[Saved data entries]

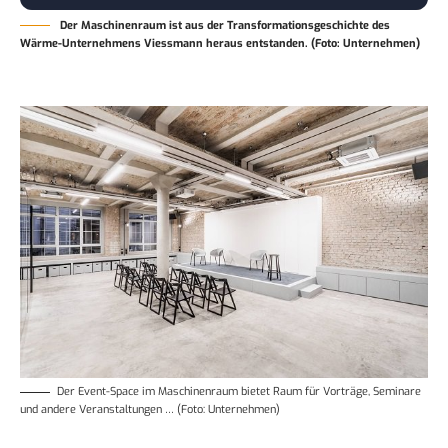
Der Maschinenraum ist aus der Transformationsgeschichte des
Wärme-Unternehmens Viessmann heraus entstanden. (Foto: Unternehmen)
Der Event-Space im Maschinenraum bietet Raum für Vorträge, Seminare
und andere Veranstaltungen … (Foto: Unternehmen)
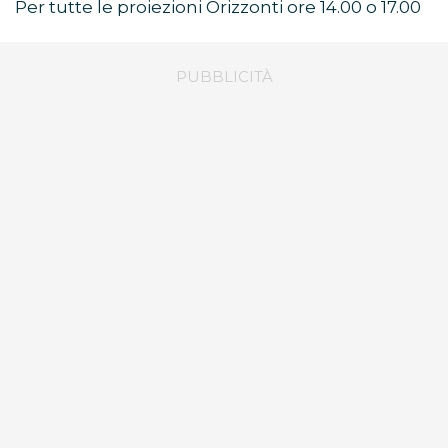
Per tutte le proiezioni Orizzonti ore 14.00 o 17.00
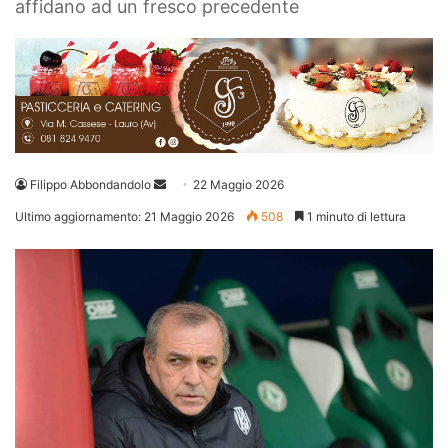
affidano ad un fresco precedente
Invia
Filippo Abbondandolo
22 Maggio 2026
un'email
Ultimo aggiornamento: 21 Maggio 2026
508
1 minuto di lettura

## DIRECTIONS
Beginning with the line that contains "und andere Veranstaltungen", print exactly every line through the end of the records, both included. Omit the pictures.

## PROBLEM SOLUTION
und andere Veranstaltungen … (Foto: Unternehmen)
Per tutte le proiezioni Orizzonti ore 14.00 o 17.00
affidano ad un fresco precedente
Invia
Filippo Abbondandolo
22 Maggio 2026
un'email
Ultimo aggiornamento: 21 Maggio 2026
508
1 minuto di lettura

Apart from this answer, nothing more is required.